We know commodities and stocks go up and down.
We know commodities are cheap.
We know that mining stocks are very cheap in absolute and relative terms.
What’s the worst that could happen?
Either they go down some more and you suffer a paper loss for a period of time
They soon stop going down and go up a few hundred percent.
The (only) important thing is knowing that you bought something that is worth more than its priced at.
What is not as important is WHEN price converges with VALUE.
All a value investor can do is pay a lot less than what something is worth and then wait for it to revalue.
It might start revaluing tomorrow or it might go down >30% before it revalues 300% higher.
When you know you are right about price/value mismatch you will be calm and see the market for what it is…
A voting machine in the short term and a weighing machine in the long term.
The real DANGER is overpaying for something, NOT to underpay for something that becomes cheaper before it becomes more expensive.
What am I doing?
I’m buying the best R/R I can find whenever I have some dry powder and will continue to do so because I KNOW the tide always turns and I have the finish in mind.

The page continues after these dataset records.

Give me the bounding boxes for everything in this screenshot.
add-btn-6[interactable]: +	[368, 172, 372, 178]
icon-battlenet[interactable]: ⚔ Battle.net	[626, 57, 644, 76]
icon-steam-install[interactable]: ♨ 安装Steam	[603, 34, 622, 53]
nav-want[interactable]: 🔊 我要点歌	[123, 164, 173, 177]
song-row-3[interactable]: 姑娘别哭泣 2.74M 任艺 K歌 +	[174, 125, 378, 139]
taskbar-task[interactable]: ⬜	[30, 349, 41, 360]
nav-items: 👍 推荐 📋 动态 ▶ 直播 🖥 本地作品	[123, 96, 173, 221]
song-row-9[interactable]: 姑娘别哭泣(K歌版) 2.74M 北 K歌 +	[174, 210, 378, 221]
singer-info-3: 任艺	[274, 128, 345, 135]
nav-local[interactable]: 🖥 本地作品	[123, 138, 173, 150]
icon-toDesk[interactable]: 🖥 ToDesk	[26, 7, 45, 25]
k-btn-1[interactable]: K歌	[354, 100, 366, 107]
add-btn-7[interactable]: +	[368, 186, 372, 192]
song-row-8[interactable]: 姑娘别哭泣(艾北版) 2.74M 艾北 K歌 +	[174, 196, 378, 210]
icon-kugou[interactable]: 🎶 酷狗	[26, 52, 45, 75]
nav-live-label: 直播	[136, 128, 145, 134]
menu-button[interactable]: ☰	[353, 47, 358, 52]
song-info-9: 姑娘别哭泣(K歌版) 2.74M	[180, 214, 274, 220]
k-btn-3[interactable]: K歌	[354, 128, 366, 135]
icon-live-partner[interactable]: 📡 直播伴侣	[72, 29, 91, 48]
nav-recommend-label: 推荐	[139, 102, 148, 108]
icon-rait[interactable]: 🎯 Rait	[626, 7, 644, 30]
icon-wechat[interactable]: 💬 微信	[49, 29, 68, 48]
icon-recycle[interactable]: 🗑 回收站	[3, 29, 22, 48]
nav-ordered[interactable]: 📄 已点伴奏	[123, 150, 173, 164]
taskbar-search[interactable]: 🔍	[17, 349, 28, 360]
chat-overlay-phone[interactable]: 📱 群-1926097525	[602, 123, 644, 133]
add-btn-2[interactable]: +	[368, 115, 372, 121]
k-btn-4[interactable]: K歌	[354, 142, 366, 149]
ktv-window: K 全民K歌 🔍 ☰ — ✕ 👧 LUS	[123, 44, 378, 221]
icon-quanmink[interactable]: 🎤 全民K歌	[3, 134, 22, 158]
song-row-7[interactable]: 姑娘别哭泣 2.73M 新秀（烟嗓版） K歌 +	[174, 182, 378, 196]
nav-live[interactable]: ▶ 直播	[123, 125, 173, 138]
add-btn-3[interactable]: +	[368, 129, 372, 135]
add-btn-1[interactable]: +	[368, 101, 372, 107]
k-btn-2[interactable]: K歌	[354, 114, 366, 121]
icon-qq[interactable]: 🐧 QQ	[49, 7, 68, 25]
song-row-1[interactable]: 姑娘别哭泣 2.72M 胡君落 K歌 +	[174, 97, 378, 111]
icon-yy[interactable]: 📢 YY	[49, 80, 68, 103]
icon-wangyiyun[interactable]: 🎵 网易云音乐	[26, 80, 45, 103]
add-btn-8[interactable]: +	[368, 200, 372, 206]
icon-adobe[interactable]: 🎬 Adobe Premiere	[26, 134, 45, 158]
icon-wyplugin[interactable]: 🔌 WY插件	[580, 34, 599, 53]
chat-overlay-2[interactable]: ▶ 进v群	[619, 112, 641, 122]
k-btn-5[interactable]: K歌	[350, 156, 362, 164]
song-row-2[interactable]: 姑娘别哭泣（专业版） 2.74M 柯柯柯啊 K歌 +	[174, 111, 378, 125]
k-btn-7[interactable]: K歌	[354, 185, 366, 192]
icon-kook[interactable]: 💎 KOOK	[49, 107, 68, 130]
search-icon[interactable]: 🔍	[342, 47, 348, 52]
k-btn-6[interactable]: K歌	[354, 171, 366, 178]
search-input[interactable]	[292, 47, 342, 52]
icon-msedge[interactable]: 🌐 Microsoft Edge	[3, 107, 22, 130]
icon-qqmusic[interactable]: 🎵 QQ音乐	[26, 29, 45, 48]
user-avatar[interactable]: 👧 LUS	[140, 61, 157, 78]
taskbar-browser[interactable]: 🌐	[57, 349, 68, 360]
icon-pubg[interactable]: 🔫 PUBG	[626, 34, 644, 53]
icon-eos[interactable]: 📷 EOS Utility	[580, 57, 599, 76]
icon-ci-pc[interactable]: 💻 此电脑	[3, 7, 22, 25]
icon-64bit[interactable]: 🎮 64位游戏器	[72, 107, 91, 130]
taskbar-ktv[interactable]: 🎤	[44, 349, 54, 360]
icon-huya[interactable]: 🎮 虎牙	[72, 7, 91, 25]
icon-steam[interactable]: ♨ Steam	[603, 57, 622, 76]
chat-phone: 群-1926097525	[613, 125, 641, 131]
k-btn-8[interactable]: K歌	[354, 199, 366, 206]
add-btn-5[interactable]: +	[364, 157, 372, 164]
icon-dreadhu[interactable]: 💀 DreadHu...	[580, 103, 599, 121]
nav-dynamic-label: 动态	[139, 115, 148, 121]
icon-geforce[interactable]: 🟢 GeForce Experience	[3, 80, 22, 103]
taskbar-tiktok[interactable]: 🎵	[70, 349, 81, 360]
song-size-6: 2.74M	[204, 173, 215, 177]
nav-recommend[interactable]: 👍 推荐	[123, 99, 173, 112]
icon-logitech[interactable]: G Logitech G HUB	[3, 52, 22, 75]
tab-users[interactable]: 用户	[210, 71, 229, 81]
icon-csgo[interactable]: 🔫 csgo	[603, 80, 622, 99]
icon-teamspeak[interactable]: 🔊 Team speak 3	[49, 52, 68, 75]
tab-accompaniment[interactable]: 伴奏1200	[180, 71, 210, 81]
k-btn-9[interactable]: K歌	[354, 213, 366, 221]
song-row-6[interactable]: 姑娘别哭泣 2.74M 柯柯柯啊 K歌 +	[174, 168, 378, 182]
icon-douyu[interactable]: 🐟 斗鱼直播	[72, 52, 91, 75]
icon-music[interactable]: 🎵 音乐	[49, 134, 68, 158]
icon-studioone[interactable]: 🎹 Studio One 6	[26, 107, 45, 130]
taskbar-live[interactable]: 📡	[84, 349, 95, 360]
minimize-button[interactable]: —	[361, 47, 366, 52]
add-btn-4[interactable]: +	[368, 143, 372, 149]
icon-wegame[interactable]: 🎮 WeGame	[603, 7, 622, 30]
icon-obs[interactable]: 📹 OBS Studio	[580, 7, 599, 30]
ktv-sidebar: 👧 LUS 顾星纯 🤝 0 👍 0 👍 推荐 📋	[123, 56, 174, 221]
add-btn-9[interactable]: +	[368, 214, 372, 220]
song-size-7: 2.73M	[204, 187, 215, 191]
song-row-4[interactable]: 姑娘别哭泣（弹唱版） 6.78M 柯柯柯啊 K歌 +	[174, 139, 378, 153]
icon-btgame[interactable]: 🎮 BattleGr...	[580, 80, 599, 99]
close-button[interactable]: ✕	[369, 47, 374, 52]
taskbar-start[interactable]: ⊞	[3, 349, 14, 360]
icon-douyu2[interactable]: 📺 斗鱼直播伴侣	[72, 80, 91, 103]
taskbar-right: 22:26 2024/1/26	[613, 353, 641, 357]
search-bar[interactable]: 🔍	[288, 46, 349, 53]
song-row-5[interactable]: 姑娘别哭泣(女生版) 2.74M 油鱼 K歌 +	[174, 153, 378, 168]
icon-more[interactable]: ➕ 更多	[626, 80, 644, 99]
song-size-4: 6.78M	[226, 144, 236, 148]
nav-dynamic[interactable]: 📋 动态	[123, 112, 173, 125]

If I KNOW a company should easily have 100% upside from here without even being expensive then I pretty much know I will get a 100% return one day.
If the company goes down 50% it simply means it will go up 300% later.
KNOWING and being CONVINCED that the pendulum ALWAYS swings and that the mining stocks WILL become much more expensive some day should make you calm.
If the valuations we see today in the juniors made any sense then the whole mining business would disappear one day because the valuations simply does not reflect the underlying value of the business.
No one would spend years, millions of money and require to be a bit lucky if the prize at the end of the day was less than the sunk costs.
Again, these valuations cannot continue forever because no one would be “dumb” enough to go looking for gold/silver if there was no reward for it.
It should not come as a surprise to see M&A heating up recently because the producers can sure tell that the sector is on sale.